Tet in Hoi An – Year of the Fire Horse
We move from the beach over to the heart of Hoi An, Vietnam just in time for “Tet” - the lunar new year we narrowly call “Chinese New Year” in Vancouver. While the calendar new year in Montreal was met with kombucha, half-hearted resolutions and Emily in Paris, Tet in Hoi An is a full-throated full-on week of fun, food, family and formality.
Preparations for Tet in Hoi An
To please the kitchen gods (and the goddess mamas in the kitchen), Vietnamese prepare for the Year of the Fire Horse with a deep spring cleaning. Thankfully, water is plentiful in this floodplain town, because it’s gushing out into every street as people scrub their floors, walls, motorbikes, driveways, curtains, everything. Gates are repaired and repainted. Our whole neighbourhood comes out to help hang lanterns and string red flags across the road.

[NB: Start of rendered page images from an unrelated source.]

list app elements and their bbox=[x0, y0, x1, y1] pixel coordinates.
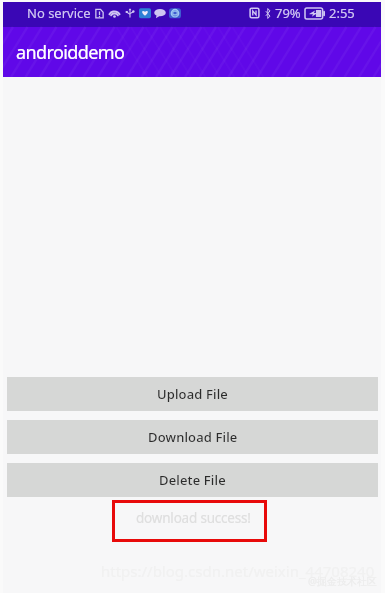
staticText: Download File bbox=[148, 428, 238, 446]
other: App notification bbox=[169, 7, 181, 19]
button[interactable]: Upload File bbox=[7, 377, 378, 411]
other: Bluetooth on bbox=[263, 7, 273, 20]
other: No SIM card bbox=[93, 7, 106, 20]
staticText: 79% bbox=[275, 4, 301, 22]
other: Wi-Fi bbox=[108, 7, 121, 20]
staticText: download success! bbox=[136, 509, 251, 527]
other: USB connected bbox=[124, 7, 136, 19]
staticText: androiddemo bbox=[16, 40, 125, 65]
other: NFC on bbox=[249, 7, 260, 19]
other: Battery charging 79 percent bbox=[305, 8, 325, 19]
button[interactable]: Download File bbox=[7, 420, 378, 454]
staticText: Delete File bbox=[159, 471, 226, 489]
staticText: No service bbox=[27, 4, 91, 22]
button[interactable]: Delete File bbox=[7, 463, 378, 497]
staticText: Upload File bbox=[157, 385, 228, 403]
other: App notification bbox=[139, 7, 151, 19]
other: New message bbox=[154, 7, 166, 19]
staticText: 2:55 bbox=[329, 4, 355, 22]
staticText: @掘金技术社区 bbox=[308, 574, 377, 588]
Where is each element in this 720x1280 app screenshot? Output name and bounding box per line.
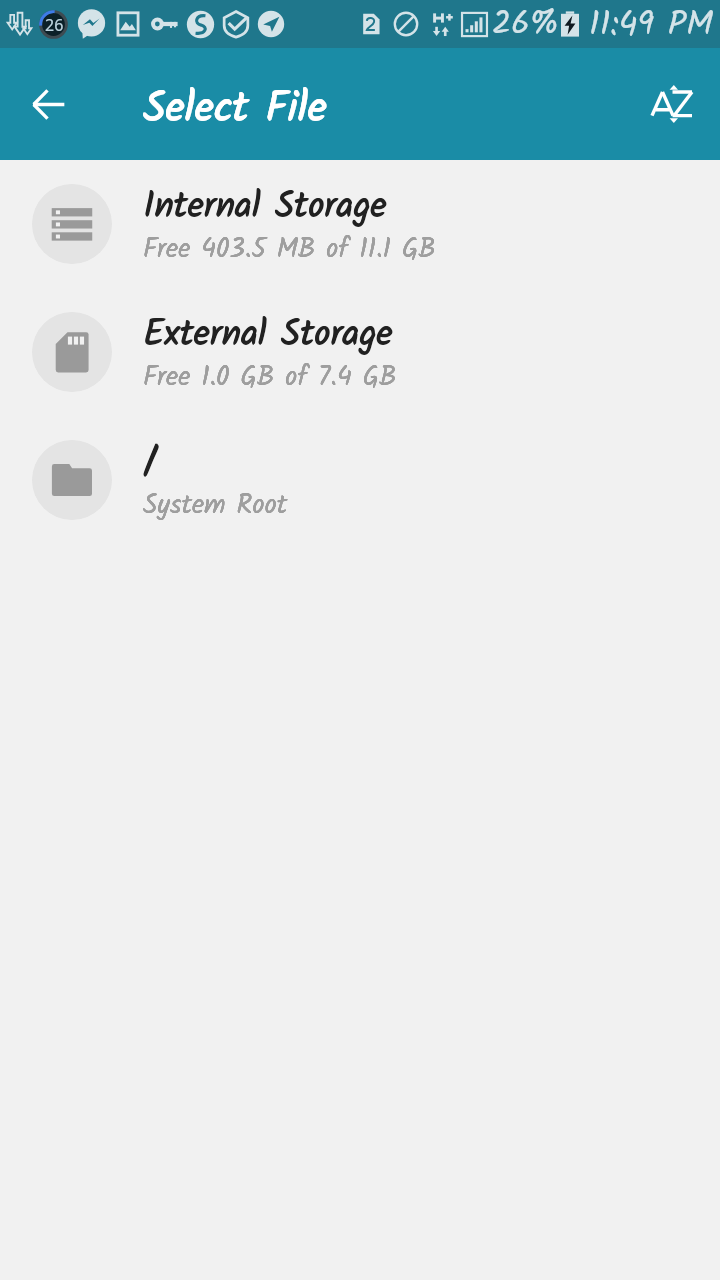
staticText: External Storage <box>143 307 393 364</box>
staticText: Free 403.5 MB of 11.1 GB <box>143 228 436 271</box>
button[interactable]: / <box>0 416 720 544</box>
staticText: Free 1.0 GB of 7.4 GB <box>143 356 397 399</box>
staticText: System Root <box>143 484 288 527</box>
staticText: Select File <box>144 76 328 143</box>
staticText: 26% <box>492 0 559 47</box>
staticText: Free 1.0 GB of 7.4 GB <box>143 356 397 399</box>
staticText: Free 403.5 MB of 11.1 GB <box>143 228 436 271</box>
staticText: Internal Storage <box>144 179 388 236</box>
staticText: System Root <box>143 484 288 527</box>
staticText: Select File <box>143 76 327 143</box>
staticText: External Storage <box>144 307 394 364</box>
staticText: External Storage <box>143 308 393 365</box>
staticText: 26 <box>45 14 64 36</box>
staticText: / <box>143 436 156 493</box>
staticText: Internal Storage <box>143 179 387 236</box>
button[interactable]: External Storage <box>0 288 720 416</box>
staticText: System Root <box>143 484 288 527</box>
button[interactable]: Internal Storage <box>0 160 720 288</box>
staticText: Internal Storage <box>143 180 387 237</box>
staticText: Select File <box>143 77 327 144</box>
button[interactable]: Sort alphabetically <box>638 70 706 138</box>
staticText: Free 403.5 MB of 11.1 GB <box>143 228 436 271</box>
button[interactable]: Back <box>14 70 82 138</box>
staticText: / <box>144 435 157 492</box>
staticText: 11:49 PM <box>589 0 713 47</box>
staticText: / <box>143 435 156 492</box>
staticText: Free 1.0 GB of 7.4 GB <box>143 356 397 399</box>
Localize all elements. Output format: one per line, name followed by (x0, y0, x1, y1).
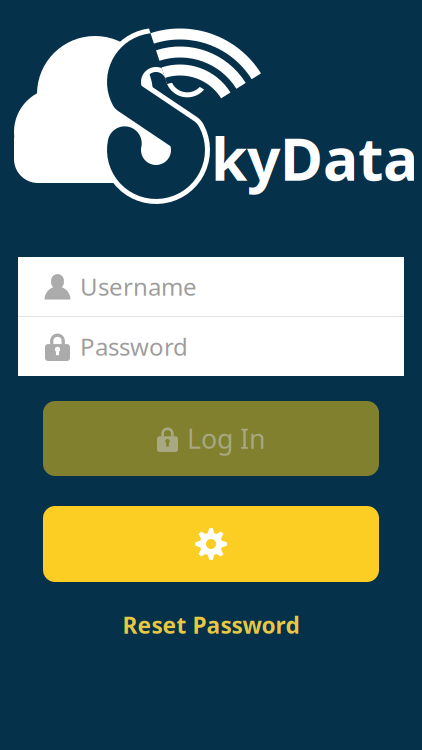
staticText: kyData (211, 119, 418, 197)
staticText: Log In (187, 421, 265, 456)
button[interactable]: Log In (43, 401, 379, 476)
button[interactable]: Settings (43, 506, 379, 582)
staticText: Password (80, 331, 188, 362)
staticText: Reset Password (122, 610, 300, 640)
button[interactable]: Reset Password (122, 610, 300, 640)
staticText: Username (80, 271, 197, 302)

Like most of Hoi An, our tight residential area is dotted with garden plots and tree nurseries, now busily harvesting flowers and the potted kumquat trees that each family will rent to put in front of their home. The more bountiful orange fruit on their tree, the more wealth and luck will flow to that family over the coming year. Somewhat cynically I note that, as usual, families with more accumulated wealth will be able to afford larger trees and continue to widen the wealth gap for another year.
Tet Rituals in Hoi An
As we reach the big day, two sacred Hoi An Tet rituals I don’t get to enjoy are the long lines to make offerings at numerous neighbourhood temples, and the longer lines at the hairdresser to enter the new year looking one’s best. But there’s no missing the fireworks - right outside our window, and next door, and the door after that. I join the children and families in the street as we rush back and forth to each new burst of colour and celebration, clapping and dancing in delight, then hastily retreating from the billowing cloud of smoke.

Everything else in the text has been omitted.